The connection end of the cable has to go through the outer fender hole then there is a gap and then a second hole that you can feel on the inside behind the glove box. What I did is I cut a 6" piece of wire and wrap it around the end of the cable and straightened it so that it was a couple of inches ahead of the connection end . This works great as a guide as you feather it through both holes. Now this is where its handy to have a friend. As one is feeding in the cable the other has his finger on the inside waiting to feel for the wire. It takes a few tries but it will eventually come through. Pull it all the way in as the guy outside fits on the grommet. Bring down the cable, remove the 6" wire guide and plug it in.


Re-install the side panel and plastic screw and put back the glove box. You are now done on the inside. Pop the liner back in and re-install the 2 push pins and 4 screws and you are done.

And to think the dealer wanted 2 hours and a couple of hundred $$ for the job-pfffttttt!!:mad:
 
#29 · (Edited)
It sure does its very satisfying. The radio static is gone but that annoying sound coming from behind the dash is still there. I don't think this noise was always there b/c I'm sure I would have noticed it before.

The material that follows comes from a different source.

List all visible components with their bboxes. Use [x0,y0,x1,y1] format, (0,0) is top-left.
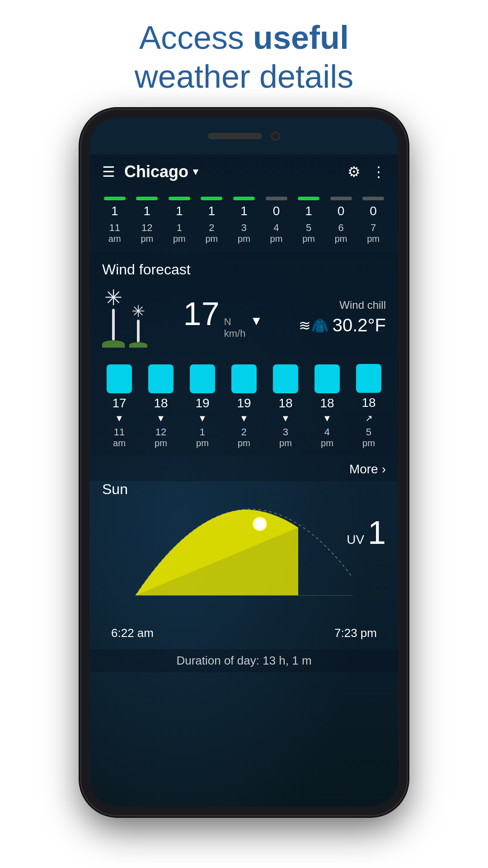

When sitting in the car with the key in your pocket and the interior dome lights faded out after getting in try turning on the headlights and listen for a buzz noise behind the dash. Or, try pressing the time button on the radio and as the time is displayed a buzz is heard behind the dash. Or, press the hazard button and it buzzes too. It seems when any power is called upon there is this buzz sound behind the dash. When performing any of these tasks you must wait 10 seconds in between for the buzz to be heard. Along with this buzz a pop sound is heard coming from the tweeters on the dash (BA system).

When I start the car and as soon as the radio time or station is displayed the buzz occurs. I have a co-worker who also has a 2010 Patriot maybe I'll check hers out to see if this is a common Patriot trait.

Can anyone else confirm?
 
#30 ·
UPDATE #2:

I had a chance to sit in a co-workers 2010 Patriot yesterday to see if a static pop noise heard through the speakers along with the buzzing relay sound coming from behind the dash. Lo and behold she also has the static sound but the relay buzz sound is not present.

If I can get members to try this on their Patriots it would be a great help before I take it in.

Procedure goes like this:


When sitting in the car with the key in your hand and the interior dome lights faded out after getting in try turning on the headlights and listen for a buzz noise behind the dash followed by a static pop sound heard through the speakers. Or, try pressing the time button on the radio and as the time is displayed a buzz is heard behind the dash followed by the pop sound. Or, press the hazard button and it buzzes with static too. It seems when any power is called upon there is this buzz sound behind the dash followed by the static pop sound through the speakers. When performing any of these tasks you must wait 10 to 15 seconds in between for the noises to be heard.